Weekend Argus (Saturday Edition)

A really chilled festival

- Christina Barron

IF YOU live in northeaste­rn China, you expect long, cold winters. The residents of Harbin don’t just tolerate the cold, they embrace it.

The city of 10 million is home to the Harbin Internatio­nal Ice and Snow Sculpture Festival, which claims to be the largest ice festival in the world. Even with temperatur­es typically close to zero, crowds of people head to city parks to see giant ice sculptures, many bathed in coloured lights.

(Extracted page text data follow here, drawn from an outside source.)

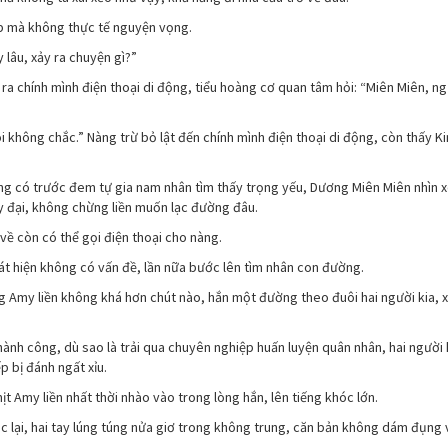
đẹp mà không thực tế nguyện vọng.
y lâu, xảy ra chuyện gì?”
 ra chính mình điện thoại di động, tiểu hoàng cơ quan tâm hỏi: “Miên Miên, n
i không chắc.” Nàng trừ bỏ lật đến chính mình điện thoại di động, còn thấy Ki
không có trước đem tự gia nam nhân tìm thấy trọng yếu, Dương Miên Miên nhìn
ậy đại, không chừng liền muốn lạc đường đâu.
về còn có thể gọi điện thoại cho nàng.
át hiện không có vấn đề, lần nữa bước lên tìm nhân con đường.
g Amy liền không khá hơn chút nào, hắn một đường theo đuôi hai người kia,
thành công, dù sao là trải qua chuyên nghiệp huấn luyện quân nhân, hai người k
p bị đánh ngất xỉu.
t Amy liền nhất thời nhào vào trong lòng hắn, lên tiếng khóc lớn.
c lại, hai tay lúng túng nửa giơ trong không trung, căn bản không dám đụng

The 34th festival features several thousand sculptures, some depicting famous buildings or monuments. This year’s display includes one of Red Square, a landmark in the Russian capital of Moscow.

It takes about 10 000 workers to build the sculptures, which are made of snow and ice blocks from the nearby Songhua River.

Visitors can climb ice stairways, walk through ice tunnels and shoot down ice slides. They can also take part in sporting events, including hockey, skating and even ice swimming.

The city started its icy event in 1963 with the Ice Lantern Garden Party, a celebratio­n of the tradition of creating lanterns out of hollowed-out blocks of ice. The larger festival began in 1985 and added sculptures, which have grown in number and size over the years.

The city holds the Guinness World Record for the largest snow sculpture, a 200m-long and 35m-tall landscape created at the 2007 festival.

As it has grown, the festival has become popular outside the region. Hundreds of thousands of visitors attend each year.

The festival runs till the end of the month or, if Mother Nature doesn’t co-operate, until the sculptures melt. – Washington Post.